Lines below that include the word "pour" should each be copied.

___ DATA FOR THIS EXERCISE

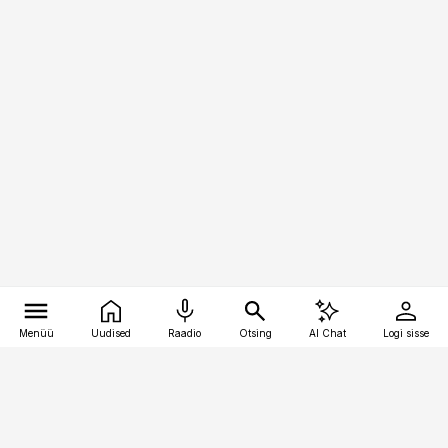
Menüü
Uudised
Raadio
Otsing
AI Chat
Logi sisse
Vana-Lõuna 39/1, 19094 Tallinn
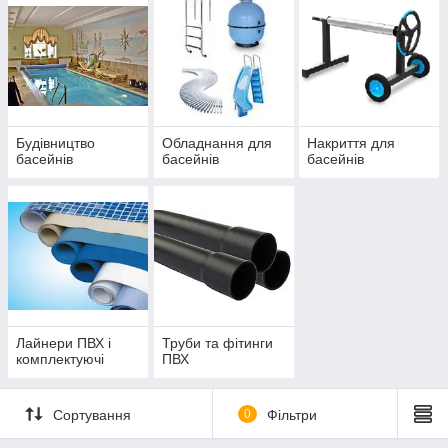
Будівництво
Обладнання для
Накриття для
басейнів
басейнів
басейнів
Лайнери ПВХ і
Труби та фітинги
комплектуючі
ПВХ
Сортування
0
Фільтри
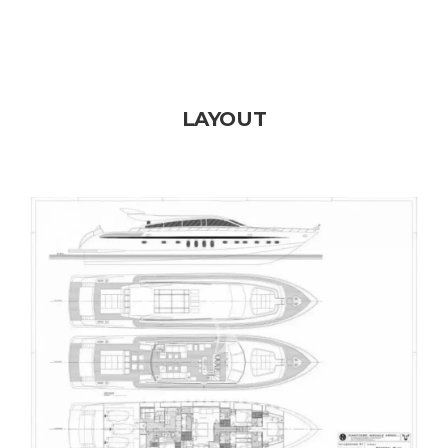
LAYOUT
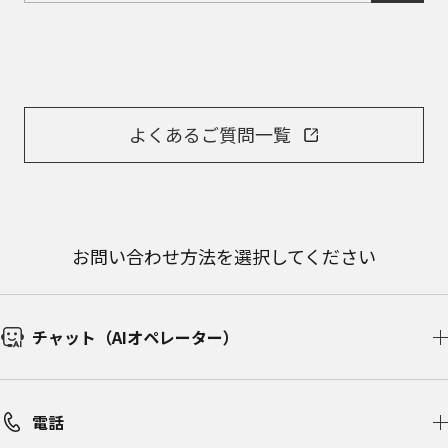
よくあるご質問一覧
お問い合わせ方法を選択してください
チャット（AIオペレーター）​
電話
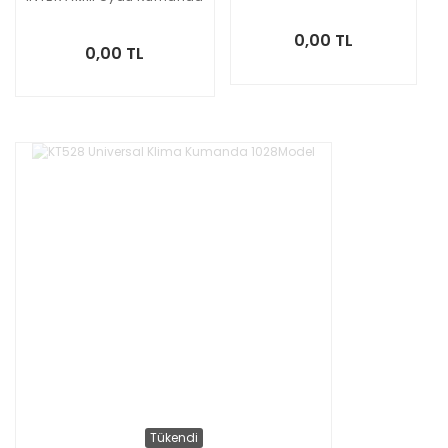
0,00 TL
0,00 TL
Tükendi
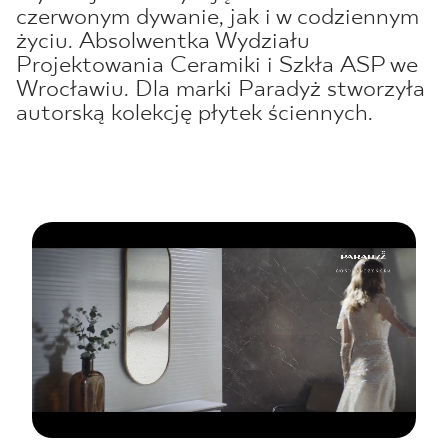
czerwonym dywanie, jak i w codziennym
życiu. Absolwentka Wydziału
Projektowania Ceramiki i Szkła ASP we
Wrocławiu. Dla marki Paradyż stworzyła
autorską kolekcję płytek ściennych.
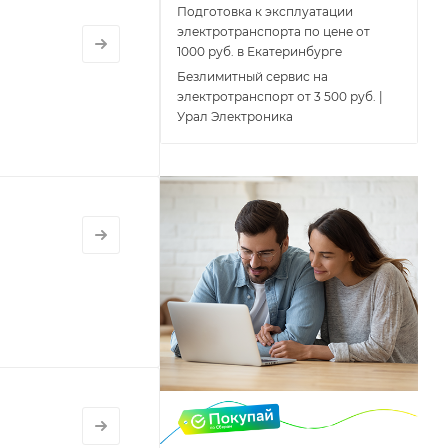
Подготовка к эксплуатации
электротранспорта по цене от
1000 руб. в Екатеринбурге
Безлимитный сервис на
электротранспорт от 3 500 руб. |
Урал Электроника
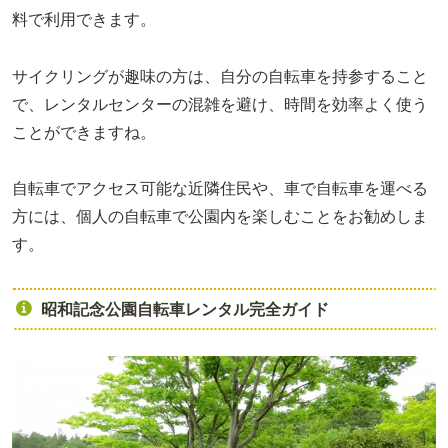
料で利用できます。
サイクリングが趣味の方は、自分の自転車を持参すること
で、レンタルセンターの混雑を避け、時間を効率よく使う
ことができますね。
自転車でアクセス可能な近隣住民や、車で自転車を運べる
方には、個人の自転車で公園内を楽しむことをお勧めしま
す。
昭和記念公園自転車レンタル完全ガイド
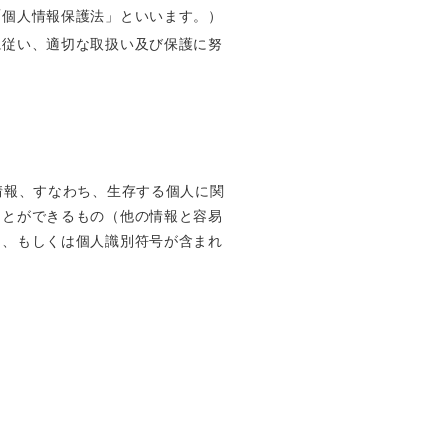
「個人情報保護法」といいます。）
に従い、適切な取扱い及び保護に努
情報、すなわち、生存する個人に関
ことができるもの（他の情報と容易
）、もしくは個人識別符号が含まれ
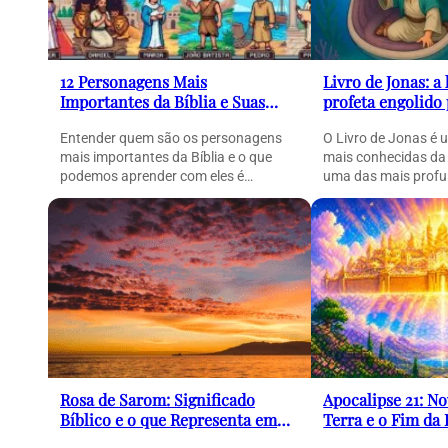
12 Personagens Mais
Livro de Jonas: a 
Importantes da Bíblia e Suas
profeta engolido
Histórias (Guia Completo)
peixe e sua pod
Entender quem são os personagens
O Livro de Jonas é 
mais importantes da Bíblia e o que
mais conhecidas da
podemos aprender com eles é
uma das mais profu
essencial para compreender…
Rosa de Sarom: Significado
Apocalipse 21: N
Bíblico e o que Representa em
Terra e o Fim da
Cantares
Completa)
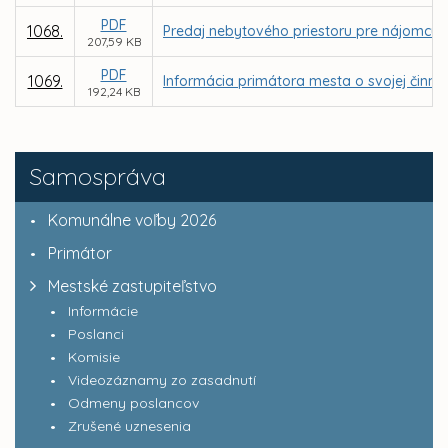
PDF
1068.
Predaj nebytového priestoru pre nájomcu 
207,59 KB
PDF
1069.
Informácia primátora mesta o svojej činnos
192,24 KB
Samospráva
Komunálne voľby 2026
Primátor
Mestské zastupiteľstvo
Informácie
Poslanci
Komisie
Videozáznamy zo zasadnutí
Odmeny poslancov
Zrušené uznesenia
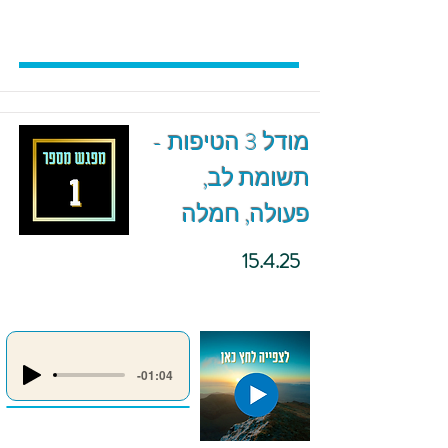
מודל 3 הטיפות -
תשומת לב,
פעולה, חמלה
15.4.25
-01:04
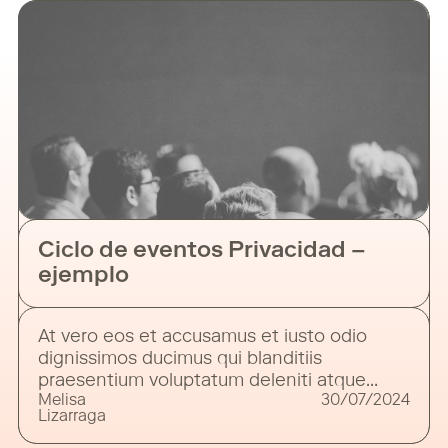
deserunt mollitia animi, id est laborum et
dolorum fuga. Et harum quidem rerum facilis
est et expedita distinctio.
Ciclo de eventos Privacidad –
ejemplo
At vero eos et accusamus et iusto odio
dignissimos ducimus qui blanditiis
praesentium voluptatum deleniti atque
Melisa
30/07/2024
corrupti quos dolores et quas molestias
Lizarraga
excepturi sint occaecati cupiditate non
provident, similique sunt in culpa qui officia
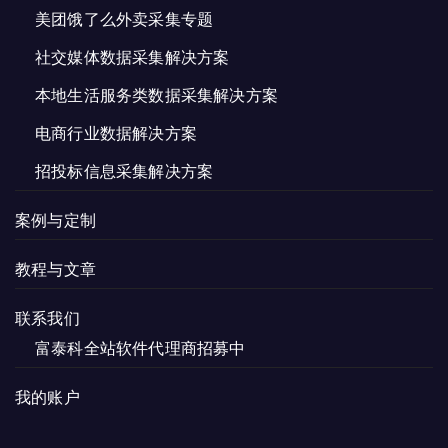
美团饿了么外卖采集专题
社交媒体数据采集解决方案
本地生活服务类数据采集解决方案
电商行业数据解决方案
招投标信息采集解决方案
案例与定制
教程与文章
联系我们
富泰科全站软件代理商招募中
我的账户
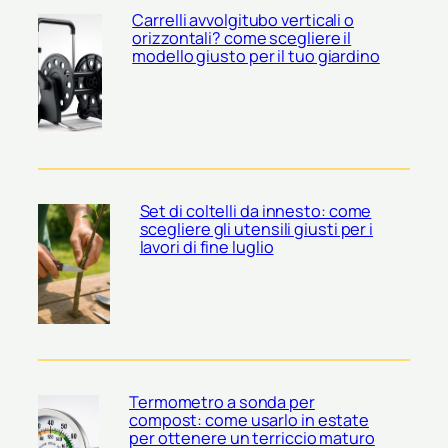
Carrelli avvolgitubo verticali o
orizzontali? come scegliere il
modello giusto per il tuo giardino
Set di coltelli da innesto: come
scegliere gli utensili giusti per i
lavori di fine luglio
Termometro a sonda per
compost: come usarlo in estate
per ottenere un terriccio maturo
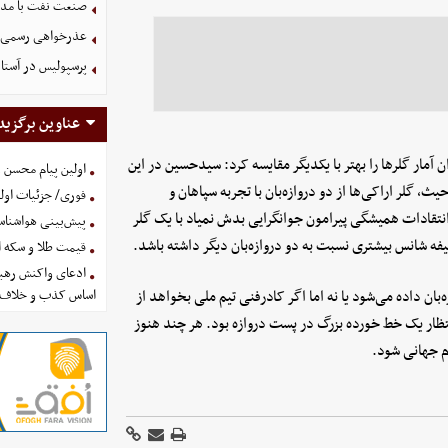
صنعت نفت با مداف
عذرخواهی رسمی و 
پرسپولیس در آستانه جذب ۳ 
عناوین برگزید
آمار گلرها را بهتر با یکدیگر مقایسه کرد: سیدحسین در این
اولین پیام محسن 
ز شده، پیام ۴ و خلیفه جوان ۳ مرتبه. از این حیث، گلر اراکی‌ها از دو دروازه‌بان با تجربه سپاهان و
فوری/ جزئیات اولی
انتقادات همیشگی پیرامون جوانگرایی بدش نمیاد با یک گلر
پیش‌بینی هواشناسی امروز
یفه شانس بیشتری نسبت به دو دروازه‌بان دیگر داشته باشد.
قیمت طلا و سکه امروز پنجشنب
ادعای واکنش رهبر
خص نیست در بازی برابر گامبیا هم فرصتی به هر ۴ دروازه‌بان داده می‌شود یا نه اما اگر کادرفنی تیم ملی بخواهد از
اساس کذب و خلاف 
نتظار یک خط خورده بزرگ در پست دروازه بود. هر چند هنوز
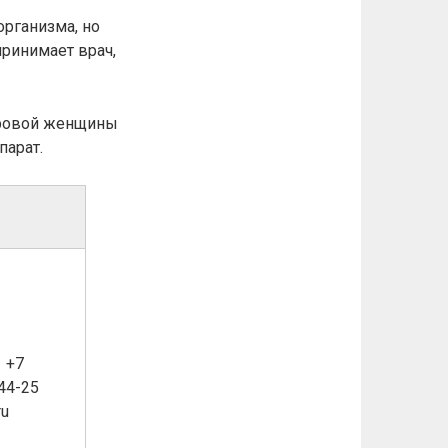
организма, но
принимает врач,
доровой женщины
парат.
1 +7
-44-25
ru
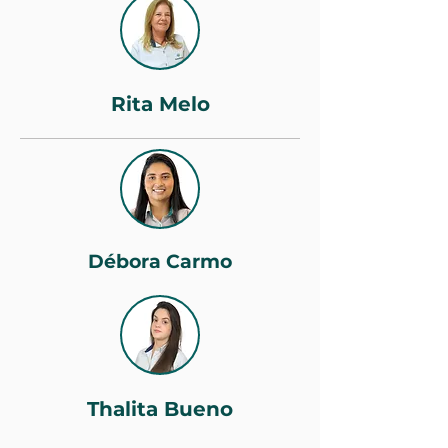
Rita Melo
Débora Carmo
Thalita Bueno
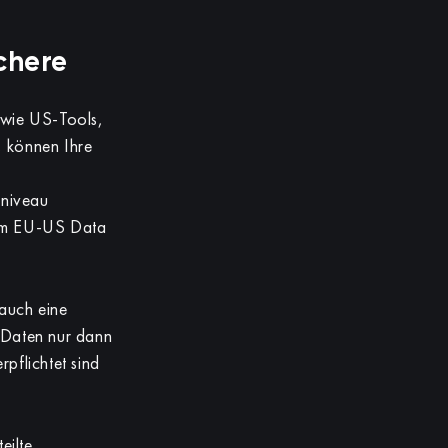
chere
owie US-Tools,
, können Ihre
zniveau
 dem EU-US Data
 auch eine
 Daten nur dann
rpflichtet sind
eilte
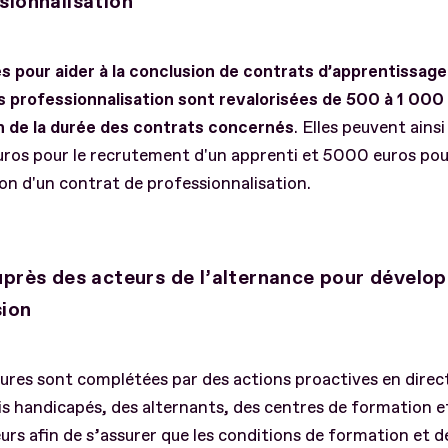
sionnalisation
s pour aider à la conclusion de contrats d’apprentissage
s professionnalisation sont revalorisées de 500 à 1 000
n de la durée des contrats concernés
. Elles peuvent ains
ros pour le recrutement d'un apprenti et 5000 euros pou
on d'un contrat de professionnalisation.
uprès des acteurs de l’alternance pour dévelo
sion
res sont complétées par des actions proactives en direc
s handicapés, des alternants, des centres de formation e
rs afin de s’assurer que les conditions de formation et de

______

WRITTEN REPLY:
s pour aider à la conclusion de contrats d’apprentissage
ros pour le recrutement d'un apprenti et 5000 euros pou
uprès des acteurs de l’alternance pour dévelo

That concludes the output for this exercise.